In both humans and laboratory animals, genetic and neurobiological studies have provided supportive results, demonstrating that among multiple actions of alcohol in the CNS, excessive alcohol use can lead to long-lasting circadian desynchronization with altered expression of various core components of the clock genes, which could be involved in the positive or negative reinforcing aspects of alcohol addiction [Partonen 2015; Koob and Colrain 2020]. Early studies found that mice lacking clock gene Per2 or D-box binding protein show increased alcohol intake and preference [Spanagel et al. 2005; Le-Niculescu et al. 2008]. Alcohol exposure in mice during early postnatal days or in adult rats alters some core components of the clock genes (Cry1, Per2) in the SCN, cerebellum and liver [Farnell et al. 2008; Filiano et al. 2013]. Together, these findings have suggested that the clock genes are possibly involved in the developments of alcohol abuse and excessive consumption.
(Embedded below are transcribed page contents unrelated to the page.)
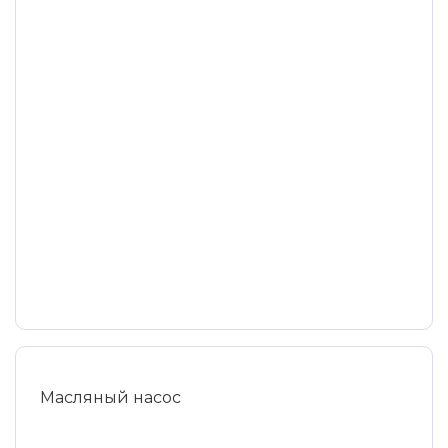
Масляный насос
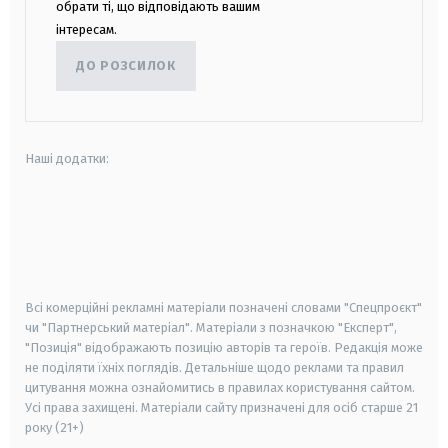
обрати ті, що відповідають вашим
інтересам.
ДО РОЗСИЛОК
Наші додатки:
android
apple
smart tv
samsung smart tv
Всі комерційні рекламні матеріали позначені словами "Спецпроєкт"
чи "Партнерський матеріал". Матеріали з позначкою "Експерт",
"Позиція" відображають позицію авторів та героїв. Редакція може
не поділяти їхніх поглядів. Детальніше щодо реклами та правил
цитування можна ознайомитись в правилах користування сайтом.
Усі права захищені.
Матеріали сайту призначені для осіб старше
21
року (21+)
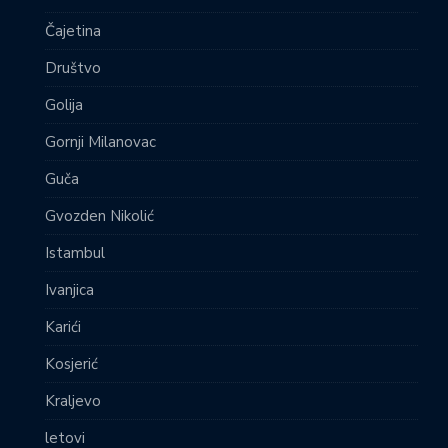
Čajetina
Društvo
Golija
Gornji Milanovac
Guča
Gvozden Nikolić
Istambul
Ivanjica
Karići
Kosjerić
Kraljevo
letovi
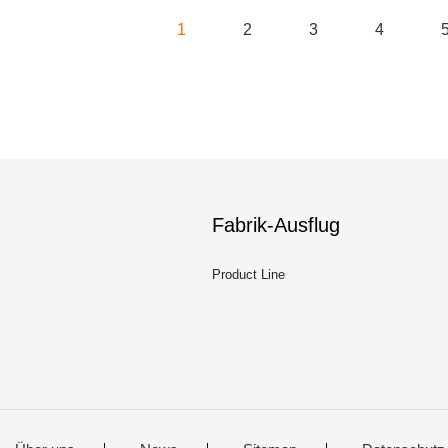
1
2
3
4
Fabrik-Ausflug
Product Line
Withdrawal from alcohol is associated with increased stress responsivity and persistent negative affective symptoms, such as anxiety and depression, the severity of which is associated with excessive alcohol consumption or relapse susceptibility [Koob and Kreek 2007; Zhou and Kreek 2018]. Beyond the role in the control of circadian rhythm, Cry genes have a direct influence in anxiety-related behaviors and cognitive function in rodents. Specifically, the deletion of Cry1 or of both Cry1 and Cry2 is associated with anxiety-like behaviors in mice [De Bundel et al. 2013; Hühne et al. 2020]. As such, we hypothesized that desynchronized or impaired CRY activity may contribute to the negative affective states and increased stress responsivity that underlie negative reinforcement mechanisms driving alcohol drinking in withdrawal and that contribute to alcohol relapse following periods of abstinence.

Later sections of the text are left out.